The wide-ranging discussions covered a wide range of topics relating to today’s changing environment for M&A, including the impact of work-from-home on firm management and the impact that a year of uncertainty has had on deal planning, negotiations, and structure.

But the liveliest discussion was reserved for the question of whether the managers of due diligence processes should be encouraged to extend contract reviews beyond what might originally have been defined as “material.” Kira Systems’ CEO Noah Waisberg gave an example of a $400 million deal that might include human review of 50 -100 contracts deemed “material” by the client’s criteria. In a deal that size, the acquired company might actually have thousands of contracts in place - but the limitations of manual review means that most of the company’s contracts lie outside the usual sample set.

What if firms used AI to do an additional, automated review of those remaining contracts? Might the remaining contracts hide risks, including most favored nation clauses, exclusivity terms, or weird indemnity provisions, that could cause downstream problems for an acquirer? What are the risks of not doing that review, compared with the costs of leveraging today’s automated tools?

Raj Panasar, Partner at Hogan Lovells, thinks the typical situation reflects the conservatism that law firms show in advising on what’s a reasonable level of review. “When a client puts documents in a data room, they are taking a view on what’s material, and in general the legal industry has been comfortable with the client making that call,” he says.

Many outside firms won’t question that decision, and won’t suggest an automated review of a larger set of contracts using technology. It’s ultimately a question of risk, and many firms are reluctant to have that discussion with clients.

But as Waisberg put it, shouldn’t the law firm play the role of risk counselor in these situations? Shouldn’t its expertise play a role in decisions on scope? That’s the difference between the law firm as an order-taker, and the law firm as a trusted advisor.

Other participants in the roundtables framed the discussion about “total diligence” not so much as a major discussion about risk, but simply a way for firms to complement and extend their core manual diligence reviews with added services they couldn’t do before.

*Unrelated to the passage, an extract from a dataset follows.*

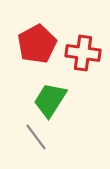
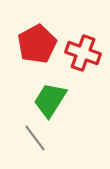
red cross: rotated 12 degrees clockwise
gray line: moved 1 px left, 1 px down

It’s just an extension of what human review can accomplish. And it’s situational; the human review will remain in place for the most important material contracts, but AI can extend the reach of the review to the rest at relatively small cost.

As one of the roundtable participants put it, to extend review to a wider range of contracts is not to claim that ALL risks are eliminated, but where there are large numbers of customer or supplier contracts that could pose risks, the question becomes a more pragmatic one - why not use machines to have a look at those contracts that the human-based review would otherwise not encompass?

What will it take to get firms to expand their review by using AI in this way? Panasar sees a number of patterns:

  • Lawyers are starting to lead with automated AI-based review when scale is an obvious problem. He uses the LIBOR reviews as an example, where there are thousands of documents and the volume is just too great for manual review.
  • The technologists and innovation teams that are developing at law firms understand both the power and the limitations of automated review, but their confidence has not filtered up to the partners driving the deal work. More testing and evaluation on real-world document sets may be necessary.
  • There’s a fair amount of inertia in the market. Some firms are using AI-powered review on some deals, but fewer firms have made the shift to using AI as a matter of course on every deal, in a more expansive manner beyond the normal review scope.
  • In the end it comes to the relationship between firm and client. Recent research has shown that in-house counsel are disappointed in their outside firms’ reluctance to share the technologies they have available to them. One possibility is that the clients will begin to take the initiative to shape their law firms’ approach to expanding AI-based review through outside counsel guidelines or other means.

AI-assisted document review is no longer novel or untested. Whether it’s driven by client demands or by the firms themselves, some firms are beginning to see AI as a way to extend and improve the services they provide in M&A diligence situations.